Poor people living further inland also felt the catastrophic fury of Hurricane Katrina (search), which sent floodwaters up to five-feet deep rushing into shotgun houses 11/2 miles from the beach.
Katrina clobbered the rich and poor alike in this Gulf Coast city of 25,000 near the Alabama state line. At least 15 people were reported killed by the storm in Pascagoula (search) and surrounding Jackson County.
"We've been trying to dig and find some of our silver or anything we can salvage out of the ground," Opal Smith, 64, said as she and her husband, Greg, sat Wednesday surrounded by scattered golf clubs, kitchenware, shards of pottery and piles of bricks that used to be the back wall and garage of their 5,500-square-foot home.
Though the Smiths' home was built 15-feet above the water, the storm surge as Katrina crashed ashore Monday stripped most of the brick, doors, windows and sheetrock from the first floor of their house. Five white columns that survived out front framed a gaping hole exposing the stairway inside.

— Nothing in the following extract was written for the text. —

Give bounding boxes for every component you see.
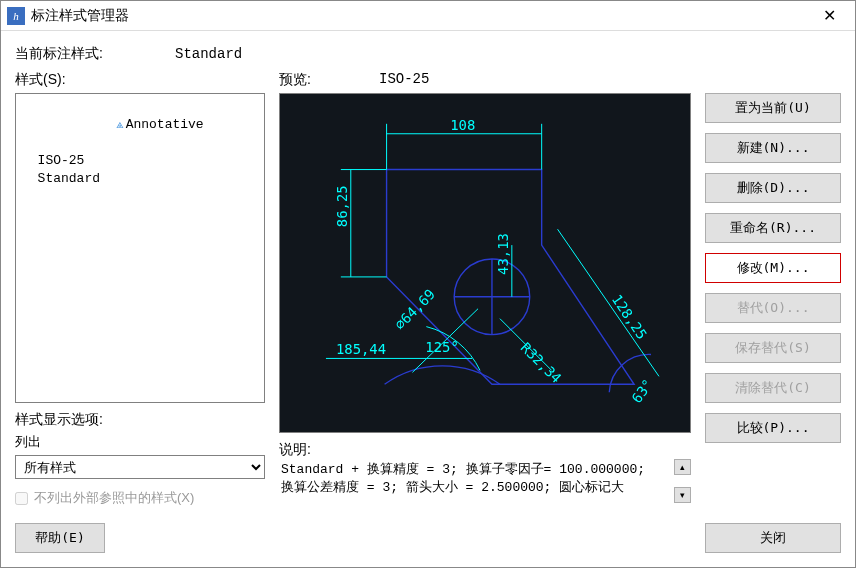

Their more-prominent neighbor — one of Mississippi's U.S. senators — fared no better.
"Trent Lott's (search) house is down the street," said Greg Smith, 72, an insurance salesman. "There's not anything left."

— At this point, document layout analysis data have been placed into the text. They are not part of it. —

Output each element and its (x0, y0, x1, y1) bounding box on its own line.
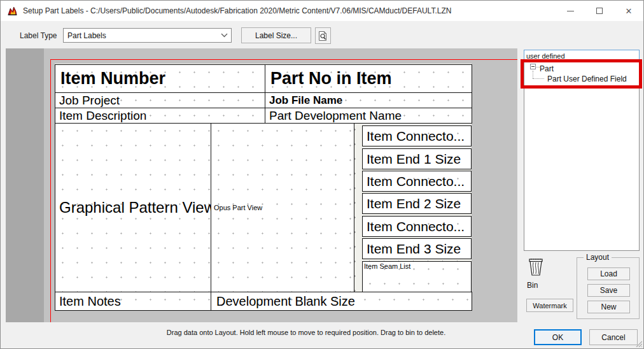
field-item-end-1-size[interactable]: Item End 1 Size (362, 148, 472, 169)
maximize-button[interactable] (585, 1, 614, 21)
field-development-blank-size[interactable]: Development Blank Size (211, 292, 472, 311)
window-title: Setup Part Labels - C:/Users/Public/Docu… (23, 6, 451, 15)
field-item-end-2-size[interactable]: Item End 2 Size (362, 193, 472, 214)
field-part-no-in-item[interactable]: Part No in Item (265, 64, 472, 93)
field-item-seam-list[interactable]: Item Seam List (362, 261, 472, 292)
field-job-project[interactable]: Job Project (55, 92, 265, 108)
label-type-dropdown[interactable]: Part Labels (63, 28, 232, 43)
watermark-button[interactable]: Watermark (526, 299, 573, 312)
field-item-number[interactable]: Item Number (55, 64, 265, 93)
label-type-label: Label Type (20, 31, 57, 40)
field-job-file-name[interactable]: Job File Name (265, 92, 472, 108)
annotation-highlight-rectangle (521, 59, 642, 89)
bin-icon[interactable] (527, 257, 545, 277)
field-graphical-pattern-view[interactable]: Graphical Pattern View (55, 123, 211, 292)
status-hint: Drag data onto Layout. Hold left mouse t… (1, 329, 612, 336)
maximize-icon (596, 8, 603, 14)
chevron-down-icon (217, 33, 231, 38)
minimize-button[interactable] (556, 1, 585, 21)
close-button[interactable]: ✕ (614, 1, 643, 21)
field-item-connector-2[interactable]: Item Connecto... (362, 171, 472, 192)
cancel-button[interactable]: Cancel (589, 329, 638, 345)
field-opus-part-view[interactable]: Opus Part View (211, 123, 354, 292)
load-button[interactable]: Load (587, 267, 630, 280)
resize-grip[interactable] (634, 339, 642, 347)
app-icon (7, 6, 18, 17)
field-item-description[interactable]: Item Description (55, 108, 265, 124)
field-item-end-3-size[interactable]: Item End 3 Size (362, 238, 472, 259)
field-item-notes[interactable]: Item Notes (55, 292, 211, 311)
ok-button[interactable]: OK (534, 329, 582, 345)
label-design-canvas[interactable]: Item Number Part No in Item Job Project … (6, 48, 517, 322)
user-defined-tree[interactable]: Part Part User Defined Field (524, 61, 640, 251)
minimize-icon (567, 11, 574, 11)
canvas-margin-strip (6, 48, 44, 322)
layout-group-title: Layout (584, 253, 612, 262)
label-type-value: Part Labels (64, 31, 217, 40)
layout-group: Layout Load Save New (577, 257, 640, 319)
setup-part-labels-dialog: Setup Part Labels - C:/Users/Public/Docu… (0, 0, 644, 349)
title-bar: Setup Part Labels - C:/Users/Public/Docu… (1, 1, 643, 21)
new-button[interactable]: New (587, 301, 630, 313)
print-preview-icon (318, 31, 328, 41)
close-icon: ✕ (626, 6, 633, 16)
field-item-connector-3[interactable]: Item Connecto... (362, 216, 472, 237)
bin-label: Bin (527, 281, 552, 290)
print-preview-button[interactable] (315, 27, 331, 44)
field-item-connector-1[interactable]: Item Connecto... (362, 125, 472, 146)
label-size-button[interactable]: Label Size... (241, 27, 311, 43)
field-part-development-name[interactable]: Part Development Name (265, 108, 472, 124)
save-button[interactable]: Save (587, 284, 630, 297)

"He's among the many who have losses and it has been a very emotional thing," Lott's press secretary, Susan Irby, said Wednesday.

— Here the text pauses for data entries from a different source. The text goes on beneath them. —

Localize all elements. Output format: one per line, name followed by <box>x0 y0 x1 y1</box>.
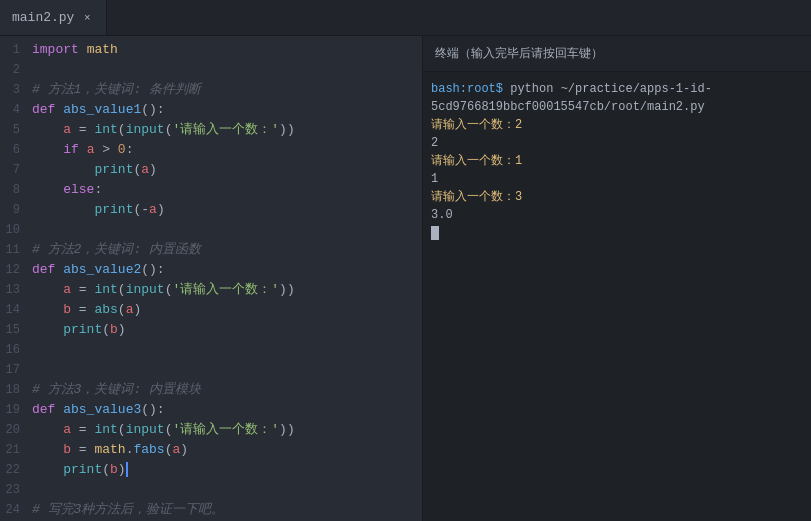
line-number: 6 <box>0 140 32 160</box>
code-line: 5 a = int(input('请输入一个数：')) <box>0 120 422 140</box>
terminal-title: 终端（输入完毕后请按回车键） <box>435 45 603 62</box>
terminal-output-line: 请输入一个数：1 <box>431 152 803 170</box>
code-line: 22 print(b) <box>0 460 422 480</box>
code-line: 1import math <box>0 40 422 60</box>
code-line: 7 print(a) <box>0 160 422 180</box>
terminal-prompt: bash:root$ <box>431 82 510 96</box>
line-number: 22 <box>0 460 32 480</box>
line-number: 2 <box>0 60 32 80</box>
code-line: 9 print(-a) <box>0 200 422 220</box>
text-cursor <box>126 462 128 477</box>
main-content: 1import math23# 方法1，关键词: 条件判断4def abs_va… <box>0 36 811 521</box>
line-content: a = int(input('请输入一个数：')) <box>32 420 295 440</box>
tab-close-button[interactable]: × <box>80 11 94 25</box>
tab-filename: main2.py <box>12 10 74 25</box>
code-line: 2 <box>0 60 422 80</box>
line-number: 13 <box>0 280 32 300</box>
line-content: print(b) <box>32 460 128 480</box>
line-content: print(b) <box>32 320 126 340</box>
terminal-header: 终端（输入完毕后请按回车键） <box>423 36 811 72</box>
line-content: # 写完3种方法后，验证一下吧。 <box>32 500 224 520</box>
code-line: 19def abs_value3(): <box>0 400 422 420</box>
line-content: # 方法1，关键词: 条件判断 <box>32 80 201 100</box>
line-content: b = abs(a) <box>32 300 141 320</box>
code-line: 16 <box>0 340 422 360</box>
line-number: 14 <box>0 300 32 320</box>
line-content: def abs_value1(): <box>32 100 165 120</box>
terminal-output-line: 请输入一个数：3 <box>431 188 803 206</box>
line-number: 4 <box>0 100 32 120</box>
line-content: print(-a) <box>32 200 165 220</box>
code-line: 24# 写完3种方法后，验证一下吧。 <box>0 500 422 520</box>
line-number: 11 <box>0 240 32 260</box>
line-number: 16 <box>0 340 32 360</box>
code-line: 23 <box>0 480 422 500</box>
code-line: 15 print(b) <box>0 320 422 340</box>
line-number: 19 <box>0 400 32 420</box>
code-line: 4def abs_value1(): <box>0 100 422 120</box>
editor-pane: 1import math23# 方法1，关键词: 条件判断4def abs_va… <box>0 36 422 521</box>
terminal-prompt-text: 请输入一个数：1 <box>431 154 522 168</box>
terminal-output-line: 3.0 <box>431 206 803 224</box>
line-number: 5 <box>0 120 32 140</box>
line-content: if a > 0: <box>32 140 133 160</box>
line-content: a = int(input('请输入一个数：')) <box>32 120 295 140</box>
code-line: 3# 方法1，关键词: 条件判断 <box>0 80 422 100</box>
code-line: 14 b = abs(a) <box>0 300 422 320</box>
line-number: 3 <box>0 80 32 100</box>
line-number: 23 <box>0 480 32 500</box>
line-number: 10 <box>0 220 32 240</box>
line-number: 8 <box>0 180 32 200</box>
line-number: 24 <box>0 500 32 520</box>
code-line: 11# 方法2，关键词: 内置函数 <box>0 240 422 260</box>
line-content: def abs_value3(): <box>32 400 165 420</box>
line-content: b = math.fabs(a) <box>32 440 188 460</box>
line-content: import math <box>32 40 118 60</box>
editor-tab[interactable]: main2.py × <box>0 0 107 35</box>
line-number: 9 <box>0 200 32 220</box>
terminal-prompt-text: 请输入一个数：3 <box>431 190 522 204</box>
line-content: a = int(input('请输入一个数：')) <box>32 280 295 300</box>
line-content: print(a) <box>32 160 157 180</box>
code-line: 20 a = int(input('请输入一个数：')) <box>0 420 422 440</box>
code-line: 18# 方法3，关键词: 内置模块 <box>0 380 422 400</box>
terminal-prompt-text: 请输入一个数：2 <box>431 118 522 132</box>
code-line: 12def abs_value2(): <box>0 260 422 280</box>
terminal-cursor <box>431 226 439 240</box>
line-content: # 方法3，关键词: 内置模块 <box>32 380 201 400</box>
code-line: 10 <box>0 220 422 240</box>
top-bar: main2.py × <box>0 0 811 36</box>
code-line: 13 a = int(input('请输入一个数：')) <box>0 280 422 300</box>
line-number: 20 <box>0 420 32 440</box>
code-line: 21 b = math.fabs(a) <box>0 440 422 460</box>
line-number: 18 <box>0 380 32 400</box>
terminal-cursor-line <box>431 224 803 242</box>
line-number: 7 <box>0 160 32 180</box>
line-number: 17 <box>0 360 32 380</box>
terminal-output-line: 2 <box>431 134 803 152</box>
line-content: else: <box>32 180 102 200</box>
line-number: 1 <box>0 40 32 60</box>
terminal-command-line: bash:root$ python ~/practice/apps-1-id-5… <box>431 80 803 116</box>
code-area[interactable]: 1import math23# 方法1，关键词: 条件判断4def abs_va… <box>0 36 422 521</box>
code-line: 6 if a > 0: <box>0 140 422 160</box>
terminal-body[interactable]: bash:root$ python ~/practice/apps-1-id-5… <box>423 72 811 521</box>
line-number: 21 <box>0 440 32 460</box>
code-line: 17 <box>0 360 422 380</box>
line-content: # 方法2，关键词: 内置函数 <box>32 240 201 260</box>
line-number: 15 <box>0 320 32 340</box>
line-content: def abs_value2(): <box>32 260 165 280</box>
line-number: 12 <box>0 260 32 280</box>
terminal-pane: 终端（输入完毕后请按回车键） bash:root$ python ~/pract… <box>422 36 811 521</box>
terminal-output-line: 1 <box>431 170 803 188</box>
code-line: 8 else: <box>0 180 422 200</box>
terminal-output-line: 请输入一个数：2 <box>431 116 803 134</box>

At least eight homes along Beach Boulevard were ripped from their foundations, leaving nothing but concrete slabs and pilings scattered with debris. Others had shredded roofs sagging on buckled wood frames that had been stripped bare like skeletons.
Computer monitors, recliners and broken tables littered what were once manicured lawns. Muddy clothes and strips of insulation dangled from gnarled oaks trees.
Brian and Samantha Bosio found their small one-story home a block from the beach had been lifted by the storm and shifted five feet off its foundation. But at least they still had a home.
"His parents had a house on the beach. Now it's just cement studs," said Samantha Bosio, 23. "We don't even know where the house went."
Less than two miles away, Maggie Handford had ripped out the carpet in her small, tin-roofed house and was trying to determine how much of her water-logged furniture was ruined. Waste-deep floodwaters had swept into her home Monday as the 46-year-old rode out the storm with her 6-year-old grandson.
Sweating on her front porch, with no ice or electricity for air conditioning, Handford said she's hardly been able to sleep during the muggy nights despite being exhausted.
"You just have to fight to sleep, it's so hot," she said. "You can't leave the doors open because there's looting."